# Trenchless or Dig it up?



## WrightConst. (Jul 16, 2012)

Hey guys, 

I have a client that lives in a 100yr old house with a full 8' basement. It is in a very nice heritage neighbourhood so the house isn't going anywhere anytime soon. Her drain tile has failed and is causing ground water to ingress through the foundation walls and slab. A local drainage company is telling her she can redo the drainage around the entire perimeter without any excavation.. My personal opinion on trenchless pipe replacement is that i seems like a temporary fix.. for the following reasons;

-How are the new pipe perforations protected?? NO crush rock? NO filter cloth? 

-What if the existing pipe is not graded properly or has sag? 

-What if a sump needs to be installed to be able to tie into the storm? 

-AND and that end of the day... you can have a brand new pipe installed but if the foundation isnt properly coated and damp-proofed with dimple board.. you can be back at SQUARE ONE! 

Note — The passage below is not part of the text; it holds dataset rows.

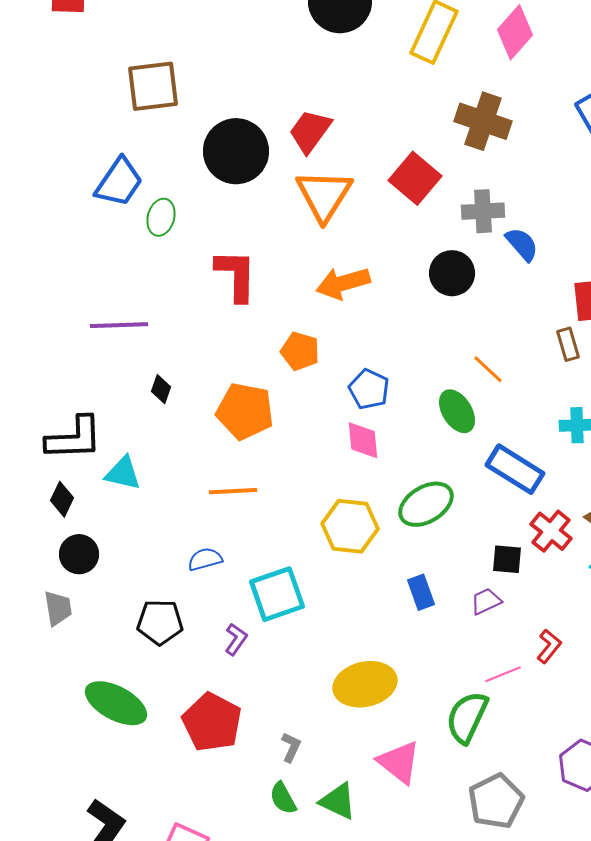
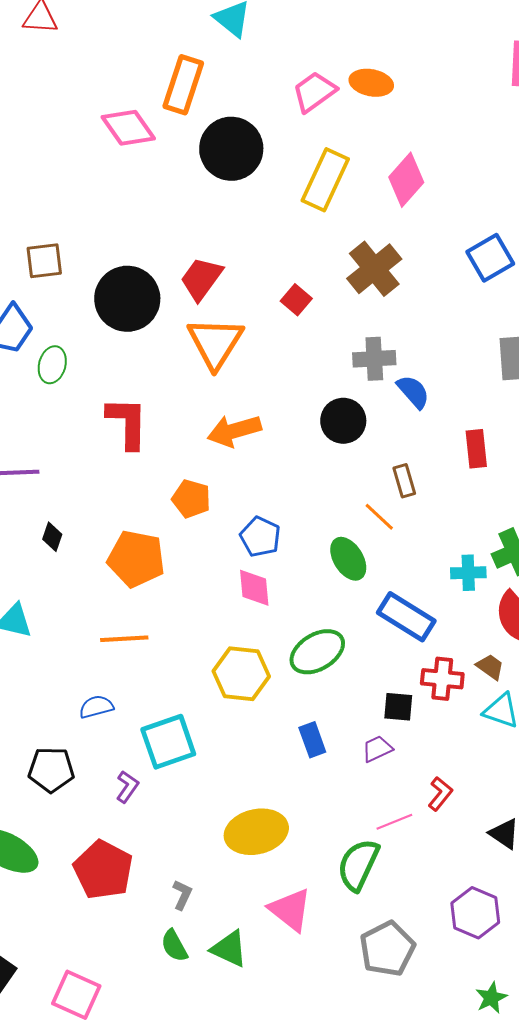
brown square: (153, 86) -> (44, 261), moved, size x0.7
brown cross: (483, 121) -> (374, 269), turned 32
red square: (415, 178) -> (296, 300), moved, size x0.6
brown rectangle: (568, 344) -> (404, 481), moved
red cross: (551, 531) -> (442, 679), turned -33

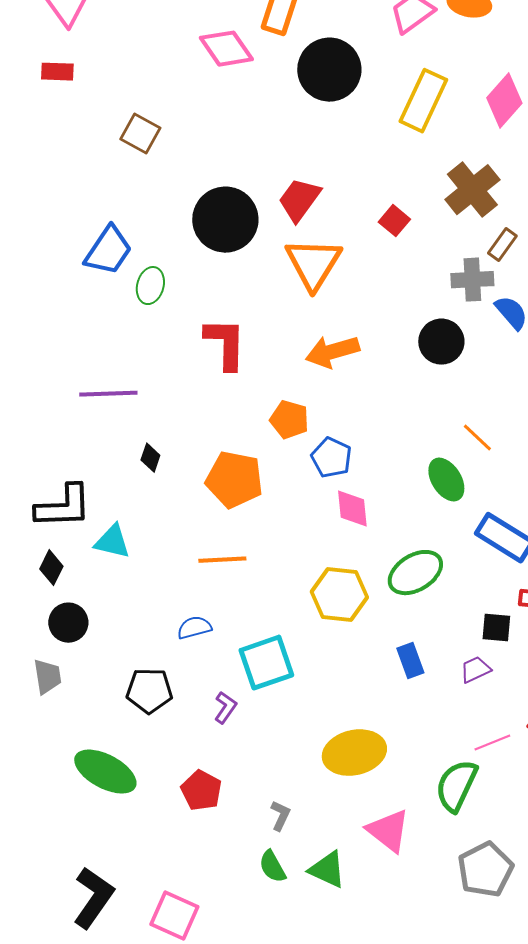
brown square: (44, 261) -> (140, 134), moved, turned 36
brown rectangle: (404, 481) -> (502, 245), moved, turned 52
blue pentagon: (260, 537) -> (331, 458), moved
red pentagon: (103, 870) -> (201, 791), size x0.7

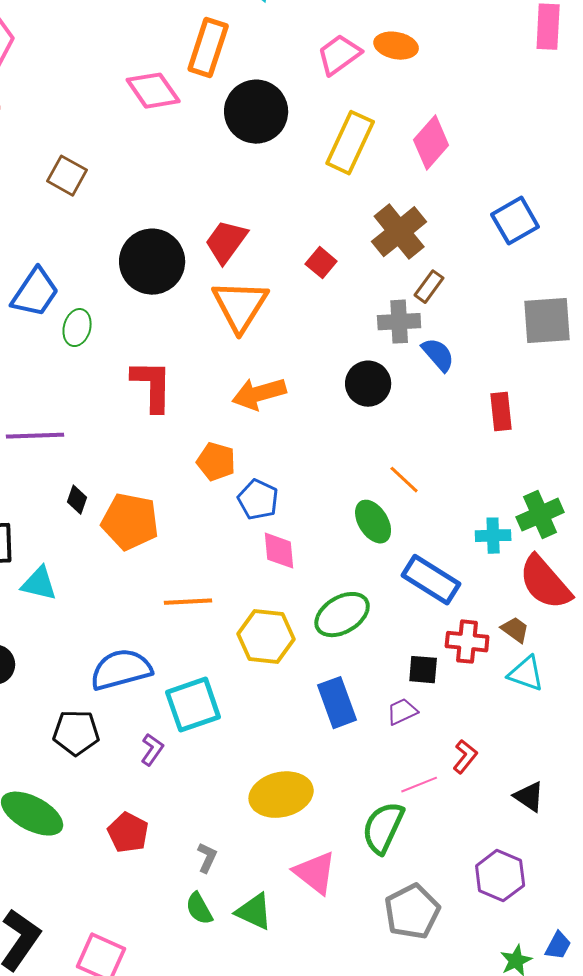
orange pentagon: (234, 480) -> (130, 522), moved
orange line: (222, 560) -> (188, 602), moved
blue semicircle: (194, 628) -> (121, 670), size x1.8
blue rectangle: (410, 661) -> (337, 703), size x1.4

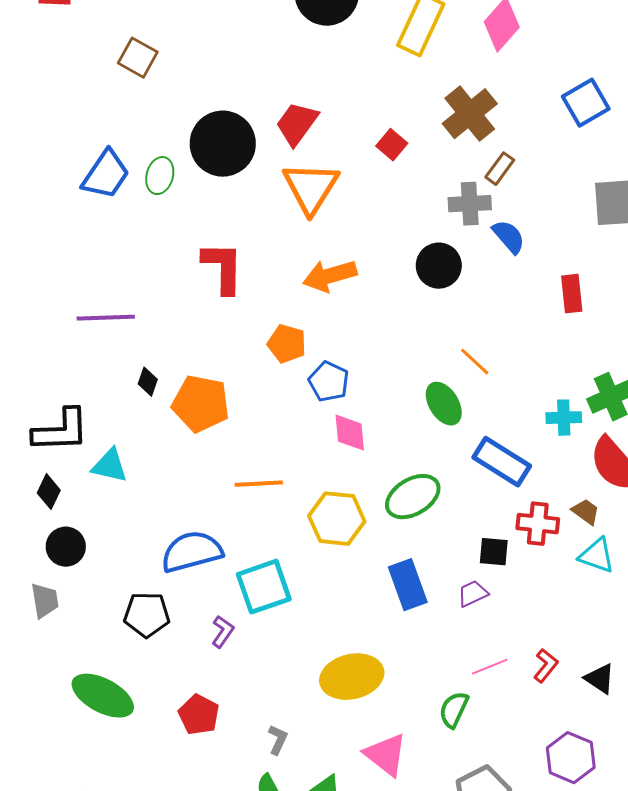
green ellipse: (77, 328) -> (160, 176), moved
red L-shape: (465, 757) -> (546, 666), moved
green semicircle: (383, 828) -> (454, 710), size x0.7

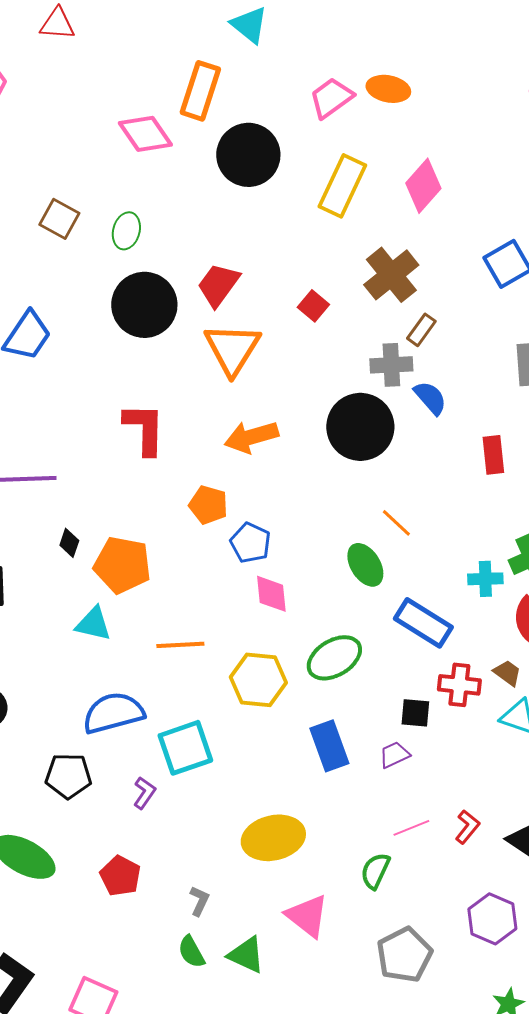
green ellipse: (160, 176) -> (126, 231), moved
black circle: (439, 266) -> (360, 427), size x1.5
cyan triangle: (110, 466) -> (93, 624), moved

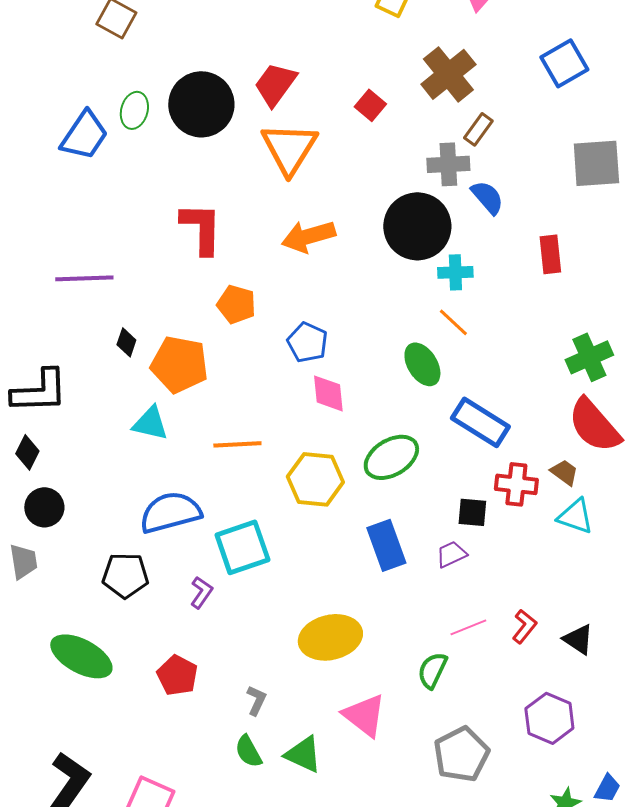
green ellipse: (126, 231) -> (134, 110), moved
orange pentagon: (208, 505) -> (236, 304), moved
cyan cross: (485, 579) -> (455, 272), moved

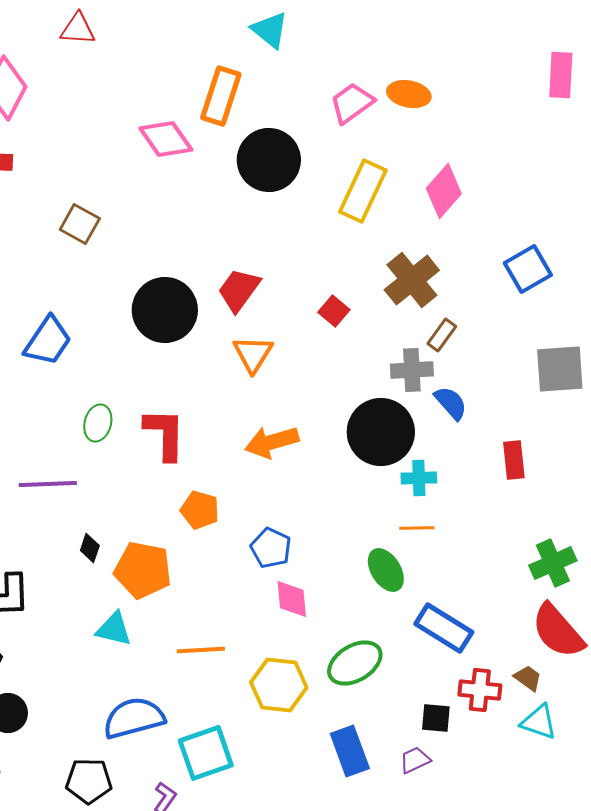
green ellipse: (134, 110) -> (98, 423), moved
orange triangle: (289, 148) -> (253, 354), size x0.7
orange line: (453, 322) -> (417, 528), turned -44

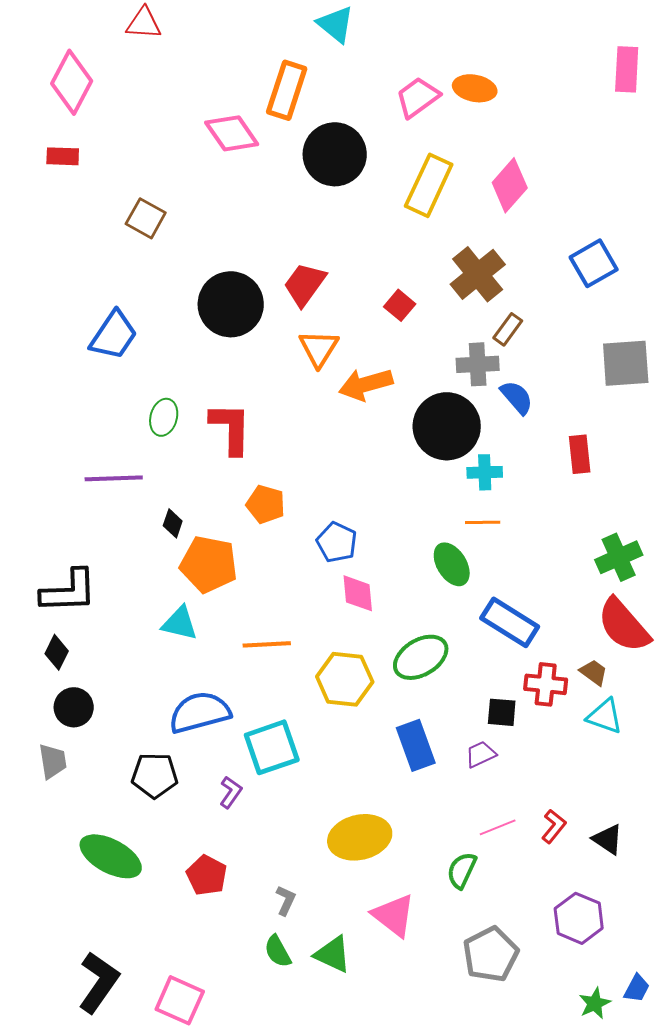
orange arrow: (272, 442) -> (366, 384), moved
black diamond: (90, 548) -> (173, 523), moved

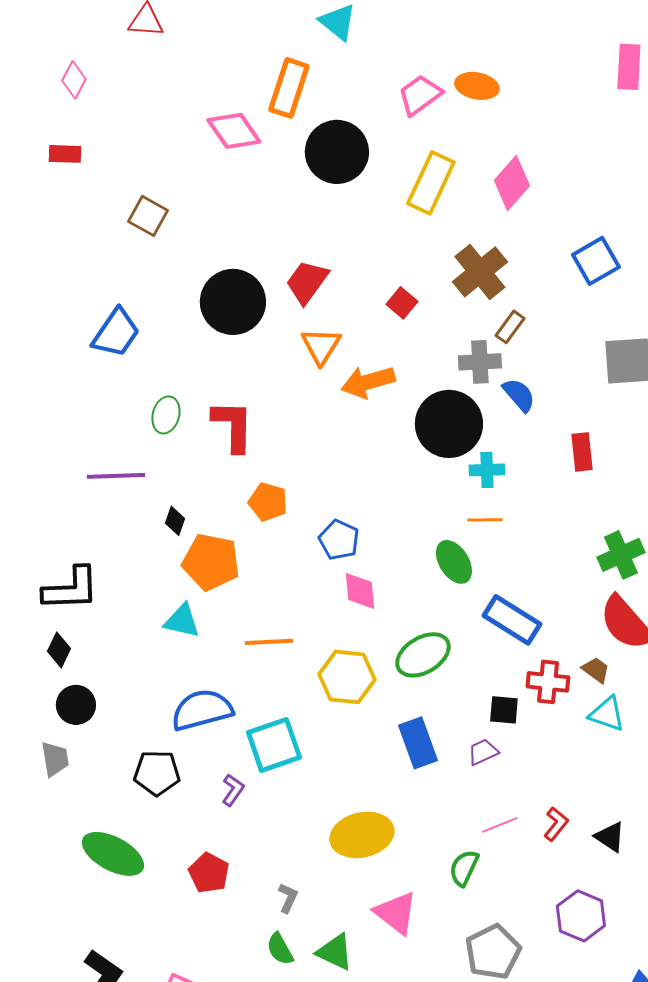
pink diamond: (72, 82) -> (74, 80), size x0.6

We get record amounts of rain here is British Columbia and my thoughts are that definatly trenchless piping has its efficiency, but i dont think its going to solve all the problems.. :no:

Any feedback would be great! :thumbup:


----------



## tgeb (Feb 9, 2006)

I recommend digging it up and doing the job correctly.


----------



## concretemasonry (Dec 1, 2006)

It sounds like an overpriced "patch job" or "band aid solution" that is a waste of money on an older home in good condition. It may be acceptable for a couple of years and the guarantee promises are qualified and the contractor may be gone then.


----------



## rino1494 (Jan 31, 2006)

WrightConst. said:


> -How are the new pipe perforations protected?? NO crush rock? NO filter cloth?


Agreed !!



WrightConst. said:


> -What if the existing pipe is not graded properly or has sag?


Agreed !!



WrightConst. said:


> -What if a sump needs to be installed to be able to tie into the storm?


Agreed !!



WrightConst. said:


> -AND and that end of the day... you can have a brand new pipe installed but if the foundation isnt properly coated and damp-proofed with dimple board.. you can be back at SQUARE ONE!


Agreed !!



WrightConst. said:


> We get record amounts of rain here is British Columbia and my thoughts are that definatly trenchless piping has its efficiency, but i dont think its going to solve all the problems.. :no:


Agreed !!


You have my answer :thumbsup:


----------



## Cuda (Mar 16, 2009)

I install lots of foundation drains, big job , excavation in tight spaces, sandblast the substrate, coat, lay pipe and restore the landscape and hardscape. This is my preferred and recommended method. But I have done pipe bursting (trenchless if this is what they are bidding) Still needs me to excavate on four corners if square and pull new line in. I have done this when the person could not afford the right way or there was a neighbor that would not get with the program. The old drain tile is split outward and it becomes the drain rock (kinda) I can say that it does work but for how long I do not know my oldest installation is 3 years. Some times I would rather just Jet the old drain tile to clear it of the built up debris this has worked pretty well also if they are on a budget. I will also tell you that your heart stops when the bursting head gets stuck because it is too close to the footing and now it might have to be excavated anyway.


----------



## Cuda (Mar 16, 2009)

I wonder if they are offering to curtain grout the foundation from the inside? And also Jet the existing system? There are so many new ways of fighting water intrusion. But you have to be real careful doing the inside grouting it can clog the openings in the existing pipe system.


----------